Die Steuerung geht einfach von der Hand, das Spiel unterstützt zu jeder Zeit sowohl Tastensteuerung als auch Touch-Steuerung und mit einigen Short-Cut-Tasten habt ihr die wichtigsten Zaubersprüche immer zur Hand, was besonders bei den unterhaltsamen Rätseln nützlich ist.

Test von:
Jan B.


Golden Sun: Die dunkle Dämmerung bietet Einsteigern auf Grund einer Story die 30 Jahre nach den Geschehnissen der ersten beiden Teile angesiedelt ist, einen relativ problemlosen Einstieg in die Geschichte, die jedoch trotz allem erst spät in Fahrt kommt, was die eher unspektakulären Dialoge nur verstärken.

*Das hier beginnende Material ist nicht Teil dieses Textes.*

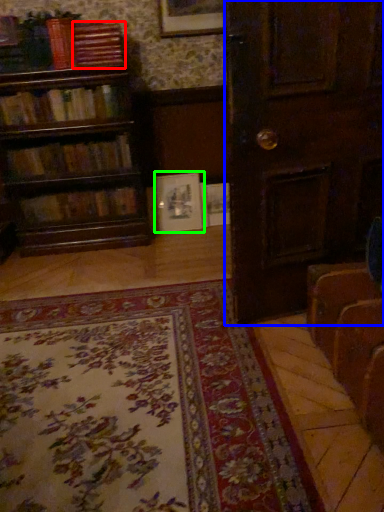 Question: Which is nearer to the book (highlighted by a red box)? door (highlighted by a blue box) or picture frame (highlighted by a green box).

Choices:
 (A) door
 (B) picture frame

Answer: (B) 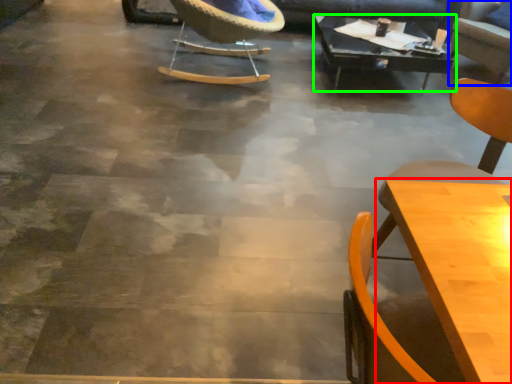 Question: Which is farther away from table (highlighted by a red box)? chair (highlighted by a blue box) or table (highlighted by a green box)?

Choices:
 (A) chair
 (B) table

Answer: (A) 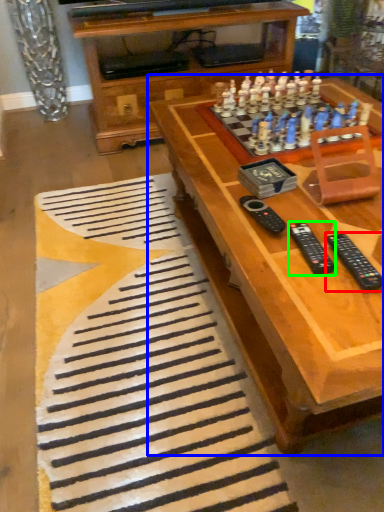 Question: Which object is positioned closest to remote (highlighted by a red box)? Select from table (highlighted by a blue box) and remote (highlighted by a green box).

Choices:
 (A) table
 (B) remote

Answer: (B)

Fans der Serie können sich über Altbewährtes freuen und werden sicherlich von den Retro-Soundeffekten angetan sein. Innovationen gegenüber den Vorgängern sucht man leider – mit Ausnahme der überdurchschnittlichen Präsentation – vergebens, doch wurden diese schließlich auch nicht ausdrücklich gewünscht, da die Vorgänger bereits großartige Spiele waren.

Alles in allem erwartet euch ein gutes, wenn auch nicht perfektes Rollenspiel, das sowohl Einsteiger als auch Fans Spaß bereiten wird.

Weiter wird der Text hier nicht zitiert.